** Opening Provided information block **

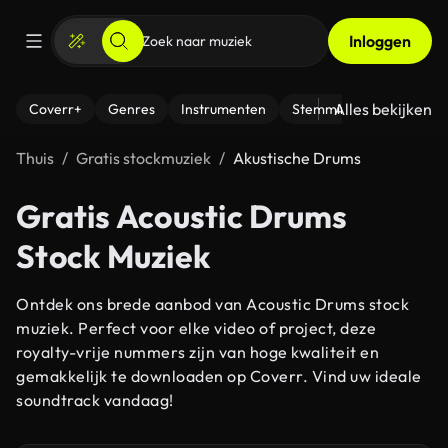
Inloggen
Alles bekijken
Coverr+
Genres
Instrumenten
Stemming
Thuis
Gratis stockmuziek
Akustische Drums
Gratis Acoustic Drums
Stock Muziek
Ontdek ons brede aanbod van Acoustic Drums stock
muziek. Perfect voor elke video of project, deze
royalty-vrije nummers zijn van hoge kwaliteit en
gemakkelijk te downloaden op Coverr. Vind uw ideale
soundtrack vandaag!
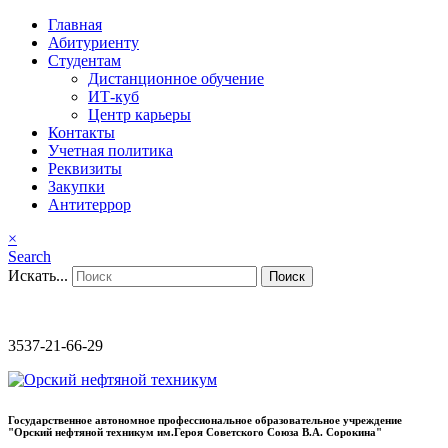
Главная
Абитуриенту
Студентам
Дистанционное обучение
ИТ-куб
Центр карьеры
Контакты
Учетная политика
Реквизиты
Закупки
Антитеррор
×
Search
Искать...
Поиск
3537-21-66-29
Государственное автономное профессиональное образовательное учреждение
"Орский нефтяной техникум им.Героя Советского Союза В.А. Сорокина"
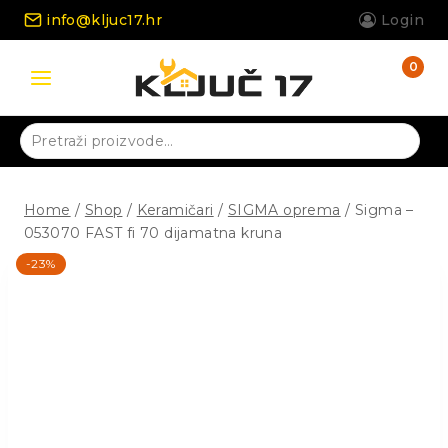
Skip
info@kljuc17.hr
Login
to
content
0
Pretraži:
Home
/
Shop
/
Keramičari
/
SIGMA oprema
/
Sigma –
053070 FAST fi 70 dijamatna kruna
-23%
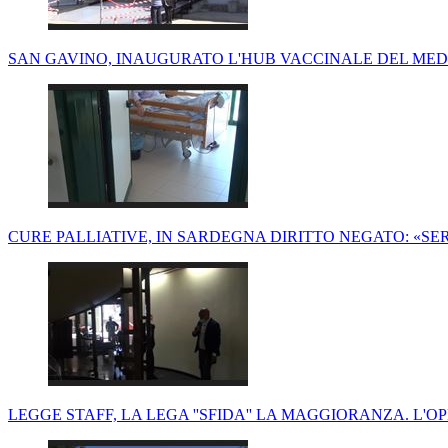
SAN GAVINO, INAUGURATO L'HUB VACCINALE DEL ME
CURE PALLIATIVE, IN SARDEGNA DIRITTO NEGATO: «S
LEGGE STAFF, LA LEGA ''SFIDA'' LA MAGGIORANZA. L'O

** Closing Provided information block **

## [Problem to solve]
Everything from the line with "Абитуриенту" through the final line of the material is to be returned exactly, both ends included, apart from the pictures.

## [Answer]
Абитуриенту
Студентам
Дистанционное обучение
ИТ-куб
Центр карьеры
Контакты
Учетная политика
Реквизиты
Закупки
Антитеррор
×
Search
Искать...
Поиск
3537-21-66-29
Государственное автономное профессиональное образовательное учреждение
"Орский нефтяной техникум им.Героя Советского Союза В.А. Сорокина"
Skip
info@kljuc17.hr
Login
to
content
0
Pretraži:
Home
/
Shop
/
Keramičari
/
SIGMA oprema
/
Sigma –
053070 FAST fi 70 dijamatna kruna
-23%
SAN GAVINO, INAUGURATO L'HUB VACCINALE DEL ME
CURE PALLIATIVE, IN SARDEGNA DIRITTO NEGATO: «S
LEGGE STAFF, LA LEGA ''SFIDA'' LA MAGGIORANZA. L'O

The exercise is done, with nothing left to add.